Должно быть, Балидор думал громче, чем осознавал.
— Я не знаю, — ответил он.
В этот самый момент первый человек рухнул на асфальт.
Балидор с онемелым неверием наблюдал, как камера флаера следит за падением тела до земли. Аватар женщины померк, открыв лицо азиатской девушки двадцати с небольшим лет, с чёрными волосами и густо накрашенным лицом. Струйки крови текли из её глаз, ушей и носа, пятная лицо, прочерчивая дорожки в тональном креме и помаде.
Камера оставила её как раз вовремя, чтобы показать падение следующего тела.
Через считанные секунды их стало так много, что камеры не успевали запечатлевать.
Балидор наблюдал за происходящим, не отрывая глаз, но не мог в это поверить.
Он слышал пронзительные крики, но они доносились не от падающих тел.
Они доносились от новостных журналистов, которые громко говорили на кантонском и английском. Только тогда Балидор осознал, что ранее Элли отключила аудио-комментарии, пока смотрела на беспорядки. Теперь Джон добавил им громкости через свою гарнитуру, и эти голоса вновь раздавались в помещении.
Экран разделился, показывая три разных точки обзора на это массовое убийство, и голоса комментаторов уже истерично кричали, пока падало всё больше и больше тел.

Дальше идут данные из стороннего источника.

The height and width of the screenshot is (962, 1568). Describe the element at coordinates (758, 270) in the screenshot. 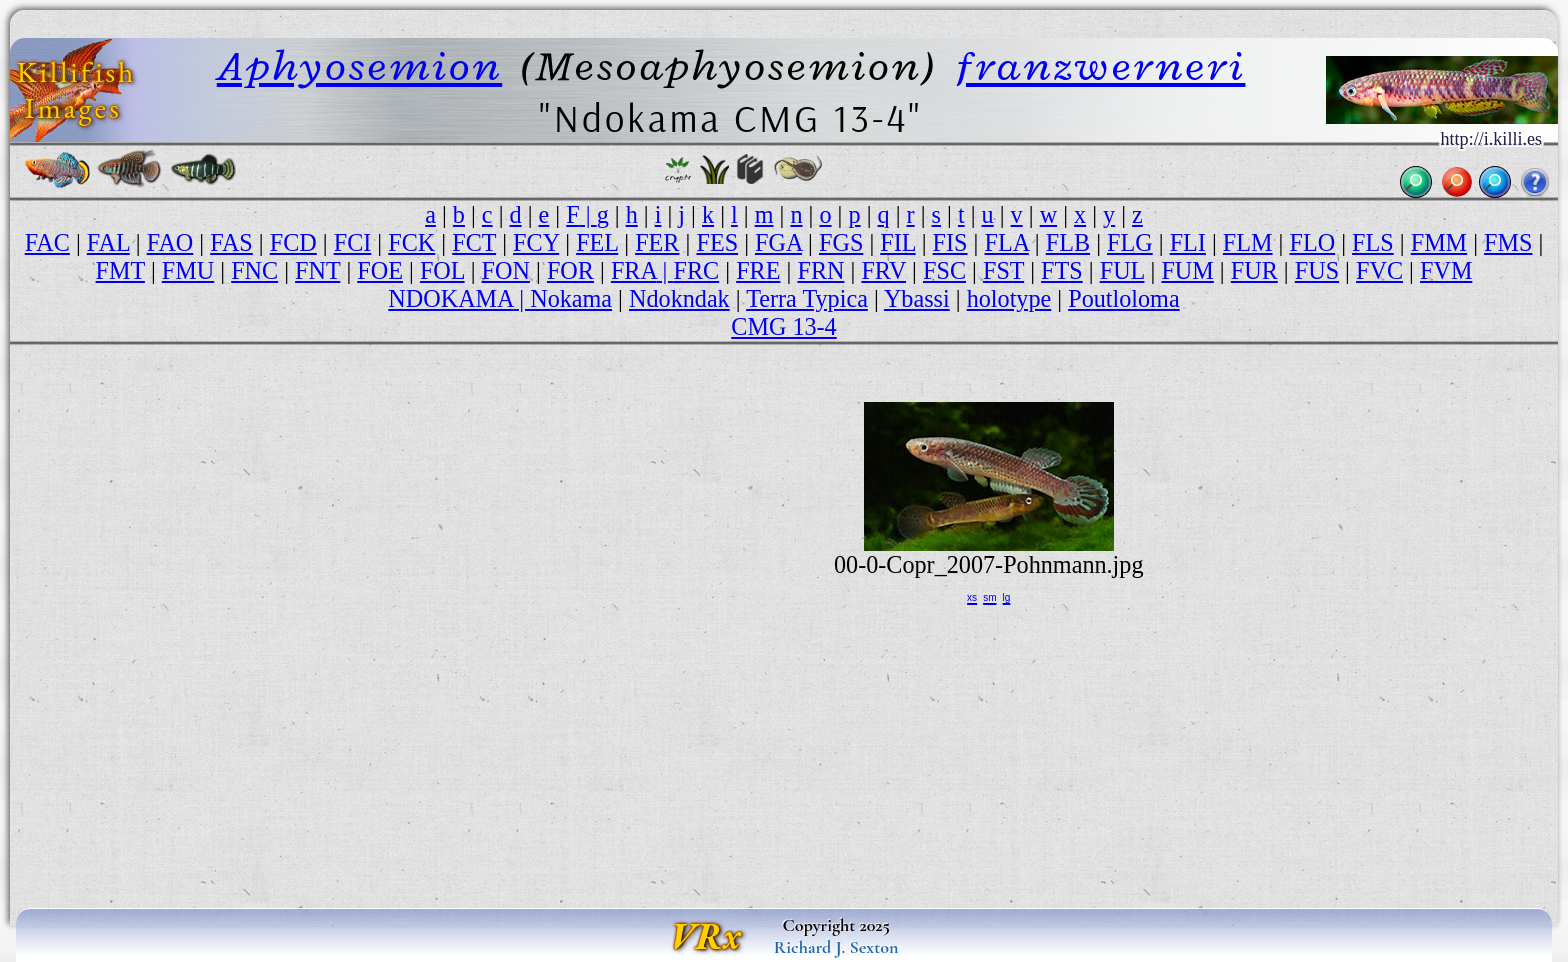 I see `FRE` at that location.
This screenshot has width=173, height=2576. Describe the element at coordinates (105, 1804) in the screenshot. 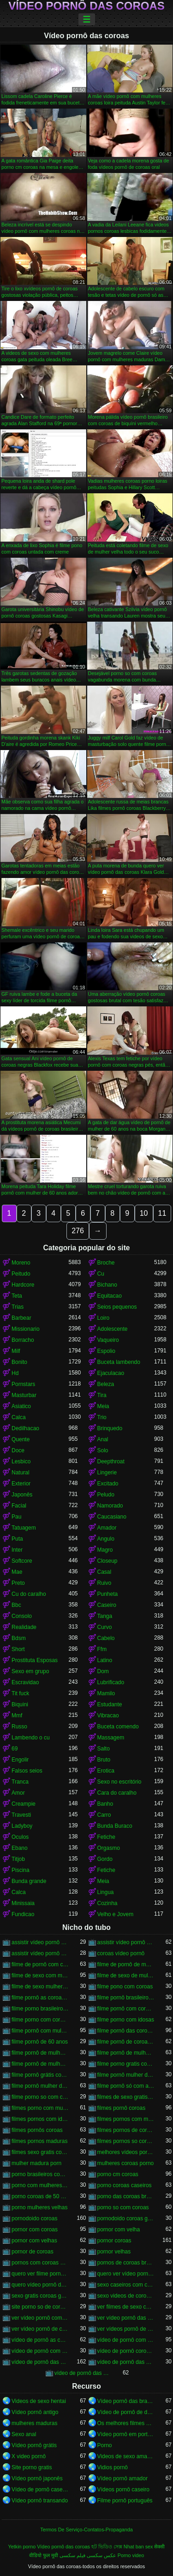 I see `Banho` at that location.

Теперь Балидор узнавал фразы на японском, русском, испанском и немецком, когда его переводчик переключался между ними.
Весь мир наблюдал за этим.
И всё же почему-то не ужас и страх этих голосов нашёл отклик в Балидоре, и не поэтому холодное ощущение в его нутре усилилось.
Это всё тишина.
Пока репортёры рассказывали о массовой гибели, люди падали на тротуар без единого звука. Почему-то из-за этой тишины практически невозможно было осознать слова репортёров.
Балидор смотрел, как они падают и не совершают никакой попытки замедлить падение, не издают ни единого звука, не меняют выражение лица. Он смотрел, как их аватары мигали, затем исчезали перед тем, как камера переходила дальше и запечатлевала падение и смерть уже следующего несчастного.
Всё случилось слишком быстро, чтобы разум Балидора успел это осознать. Больше половины толпы упало на землю прежде, чем Балидор осознал другой звук, который медленно пробирался в его сознание.
Крики.
Эти крики не походили на всё то, что он слышал раньше, когда они с Касс стояли снаружи здания. Это не были звуки злобной толпы, ошалевшей от эмоций и адреналина. Это даже не звуки паникующих людей, боящихся, что их пристрелят.
Это был пронзительный, иррациональный визг, подобный тому, который издаёт кролик, попавший в силки.
Это напомнило Балидору то, что называли «военным психозом» или «шоком от контузии». Это был звук чистого, неукротимого ужаса — того ужаса, от которого срывало крышу, и человек полностью утрачивал контроль.
Затем Балидор заметил кое-что другое.
Лишь одна группа в толпе кричала.
Это были видящие.
Видящие пятились от упавших, падающих и пошатывающихся тел, крича в ужасе и неверии, пока всё больше и больше людей просто падало на асфальт.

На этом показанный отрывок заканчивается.